グレー1色の世界で、フィルの周りだけがぼんやりと淡い青緑色に包まれていた。あれは……いつも彼女が登場するときの、優しく温かい木洩れ日のような光……フィル……!?
「……さ……せ……ない……」
≪ナ、ナニ!?≫
まるで、1つの身体をめぐって2つの意思がせめぎ合っているようだった。そして、ついに動物と植物の橋渡しをしてきた真のアービトレイターであるメッセンジャー・フィルが、無慈悲な緑の独裁者の戒めを打ち破った。
「……私の……大切な人を……殺させはしないっ!!」
緑の閃光が迸り、彼女の体が神木の幹から分離する。
≪馬鹿ナッ!? 完全ニ抹消シタハズ!!≫
「フィル!! フィルなのか!? 俺が判るかっ!?」
フィルは明らかに消耗しているように見えたが、朋也のほうを振り向いてニッコリ微笑んだ。操られた能面のような顔ではない、彼が何よりも見たかった彼女のあの笑顔だ。
フィルは正真正銘の樹族のセラピーを発動した。たちまち6人の石化が解ける。後一歩遅かったら、生命活動まで停止させられていたところだった。

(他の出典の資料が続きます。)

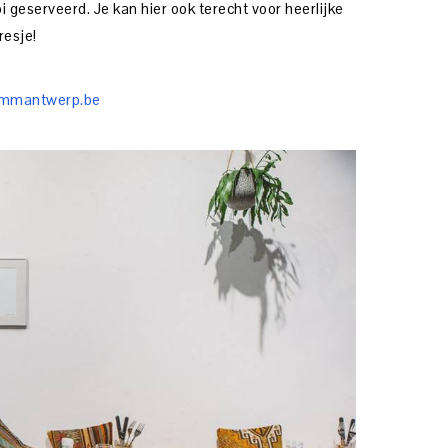
i geserveerd. Je kan hier ook terecht voor heerlijke
resje!
mmantwerp.be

「朋也さん……。ありがとう、心配してくれて……。ゲートまでの道は私が何とかしますから、安心してください……」
思い詰めた表情で自分をじっと見つめるフィルに、朋也は不安に駆られて叫んだ。
「フィルッ!! 何をする気だっ!?」
彼女は神木に向き直った。長い緑の髪がまるで触手のように伸び、太い幹の周りを取り巻いたかと思うと、次々に突き刺さる。ジュディの剣さえ受け付けなかったのに!
≪ヤ、ヤ・メ・ロッ!!≫
パニックに駆られた神木の声が響き渡る。フィルの口を借りたのではない。木の洞の空気を振動させたのか……。

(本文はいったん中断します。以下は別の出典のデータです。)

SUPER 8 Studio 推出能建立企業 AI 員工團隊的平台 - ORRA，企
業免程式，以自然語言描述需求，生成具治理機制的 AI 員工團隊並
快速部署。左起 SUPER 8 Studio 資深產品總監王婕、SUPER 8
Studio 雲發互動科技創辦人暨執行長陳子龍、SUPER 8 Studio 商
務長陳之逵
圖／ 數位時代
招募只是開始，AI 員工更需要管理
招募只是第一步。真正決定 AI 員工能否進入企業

だが、フィルは神木の命令を無視して作業に没頭していた。何をする気なんだ、彼女は!?
続いて起こった出来事は、朋也の理解を超えていた。神木の幹から一斉に激しい炎が燃え上がったのだ。フィルの身体からも──
彼女が行使したのはミトコンドリア・バーストだった。酸化反応を利用してエネルギーを取り出す細胞小器官、それを導管を通じて神木の幹全体に送り込み、"着火"した──すなわち、そこで起こる化学反応を、鉱石魔法と同様の原理で取り出し、熱反応に変えたのだ。ミトコンドリアは、動物においては脱共役タンパク質の働きにより酵素の活動に必要な体熱を維持するなど、生存に不可欠な役割を担うが、通常発熱する必要がなく葉緑体の働きのほうがはるかに重要な植物においては脇役的存在である。それは動物と植物双方の生理を熟知したメッセンジャーであり、かつ魔法のエキスパートでもあるフィルにして初めて為せる奥の手だった。ただ……それは諸刃の剣でもあったのだ……。

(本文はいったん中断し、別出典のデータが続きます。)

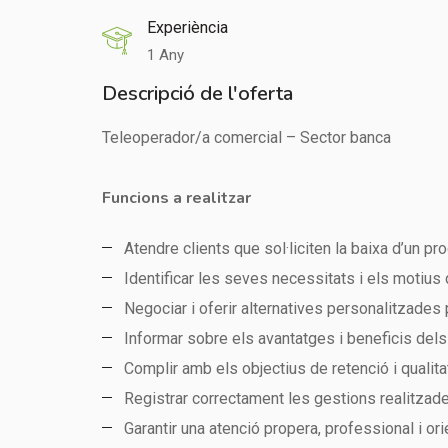
Experiència
1 Any
Descripció de l'oferta
Teleoperador/a comercial – Sector banca
Funcions a realitzar
Atendre clients que sol·liciten la baixa d’un pr
Identificar les seves necessitats i els motius d
Negociar i oferir alternatives personalitzades
Informar sobre els avantatges i beneficis dels
Complir amb els objectius de retenció i qualitat
Registrar correctament les gestions realitzad
Garantir una atenció propera, professional i orie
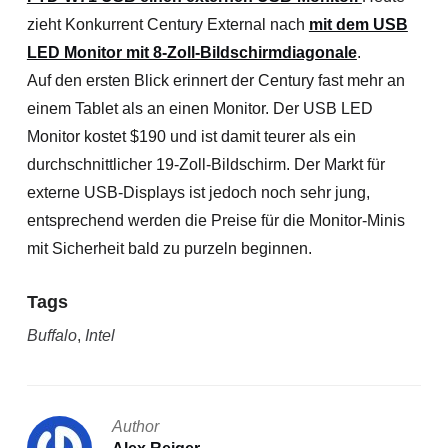
zieht Konkurrent Century External nach
mit dem USB
LED Monitor mit 8-Zoll-Bildschirmdiagonale
.
Auf den ersten Blick erinnert der Century fast mehr an
einem Tablet als an einen Monitor. Der USB LED
Monitor kostet $190 und ist damit teurer als ein
durchschnittlicher 19-Zoll-Bildschirm. Der Markt für
externe USB-Displays ist jedoch noch sehr jung,
entsprechend werden die Preise für die Monitor-Minis
mit Sicherheit bald zu purzeln beginnen.
Tags
Buffalo
,
Intel
Author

燃え盛る炎に包まれるフィルを呆然と見ていた朋也は、我に返って駆け出そうとした。
「フィルッ!! フィルーーッ!!」
「朋也! やめて! 危ニャイわっ!」
「駄目よ、行っちゃ!!」
ミオと千里が両隣から無我夢中で朋也にしがみつく。
「離してくれっ!! フィルが……」
仲間たちの手を振りほどこうと泣き叫びながらもがき続ける。揺らめく炎の中に、朋也は見た。フィルの頬に一筋の涙が伝うのを。
「さよなら、朋也さん……。私……あなたのこと──」
炎が彼の目の前で言葉もろとも彼女を呑み込んだ。神木の幹が噴き出した炎に真っ2つに裂け、轟音とともに崩れ落ちる。朋也の声は天をも焦がす灼熱の劫火に虚しく吸い込まれていった。